It’s essential to understand the way we talk about materials and how we engage with them. Why? Because you should know what happens to them at the end of their lifespan. 

A common question we get asked is: what is the most sustainable material?

Materials need to be separated into raw source materials at the end of life. So to begin with, we need to look at materials according to how easy they are to take apart. Circularity I hear you say?

Furniture is a really good candidate for circularity and it is our manufacturing model. If a product is just made of just one material, that’s a good start. Compared to more complex products like a car, mobile phones or a building, furniture has a high material content and a small number of different materials. It lasts a long time and is portable to take to a specialist facility. The materials in furniture should be stored or sequestered for their next life.

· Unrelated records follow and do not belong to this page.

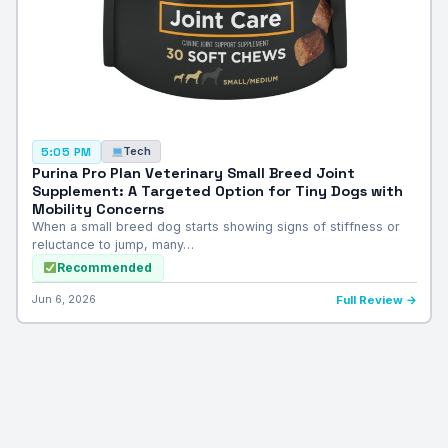
Tech
5:05 PM
Purina Pro Plan Veterinary Small Breed Joint
Supplement: A Targeted Option for Tiny Dogs with
Mobility Concerns
When a small breed dog starts showing signs of stiffness or
reluctance to jump, many…
Recommended
Jun 6, 2026
Full Review →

If a product contains more than one material, then they need to be easily separated. Maybe by a machine or by a simple process like a few screws. When the material itself is made up of more than one material with adhesives and irreversible mechanical fixings like rivets, this is not good for separation for circularity. 

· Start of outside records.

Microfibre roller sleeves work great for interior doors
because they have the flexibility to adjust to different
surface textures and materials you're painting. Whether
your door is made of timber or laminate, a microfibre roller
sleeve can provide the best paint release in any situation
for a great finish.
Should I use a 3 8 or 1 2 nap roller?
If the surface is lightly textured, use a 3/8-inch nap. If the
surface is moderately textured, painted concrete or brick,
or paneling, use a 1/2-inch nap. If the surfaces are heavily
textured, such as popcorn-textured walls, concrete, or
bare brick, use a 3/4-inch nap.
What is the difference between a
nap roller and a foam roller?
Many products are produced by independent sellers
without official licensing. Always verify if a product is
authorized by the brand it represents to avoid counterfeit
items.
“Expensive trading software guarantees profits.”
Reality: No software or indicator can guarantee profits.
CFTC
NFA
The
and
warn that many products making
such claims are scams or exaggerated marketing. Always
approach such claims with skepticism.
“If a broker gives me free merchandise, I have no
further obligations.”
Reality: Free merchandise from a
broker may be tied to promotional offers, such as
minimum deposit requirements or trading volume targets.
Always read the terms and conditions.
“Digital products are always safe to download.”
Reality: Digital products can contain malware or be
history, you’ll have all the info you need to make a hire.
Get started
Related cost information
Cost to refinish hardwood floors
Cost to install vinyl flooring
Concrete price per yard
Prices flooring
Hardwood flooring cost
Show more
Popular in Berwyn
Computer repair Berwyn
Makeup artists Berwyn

Composite materials are when the material itself is made up of more than one material in such a way that it can never be taken apart. Some materials have such a low value that it’s not worth spending any time or money separating them.

Wood along with other naturally derived fibres is carbon negative over its lifetime. Wood is not circular in a recycling sense, but unlike the other materials, it is regenerative. 

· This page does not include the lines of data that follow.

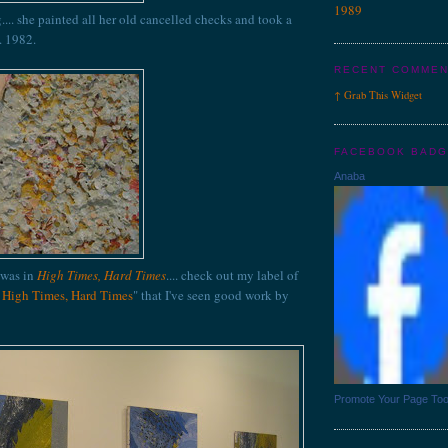
1989
g.... she painted all her old cancelled checks and took a
. 1982.
RECENT COMME
↑
Grab This
Widget
FACEBOOK BAD
Anaba
 was in
High Times, Hard Times
.... check out my label of
n High Times, Hard Times
" that I've seen good work by
Promote Your Page To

So is wood the best sustainable material? The short answer is, in carbon footprint terms yes. Then why don’t we just make all our products out of wood? Well, is it combined with other materials? What about its performance and strength? Or fire, costs, labour, certification; a variety of elements need to be taken into account. Where has it come from? Wood is in demand and we need to avoid deforestation. 

So the answer is, there is not just one best sustainable material. The most sustainable material may be different in every context. But the most important thing is that the source of the materials is viably sustainable – the lifecycle is considered and the choice of material is correct for the context of use.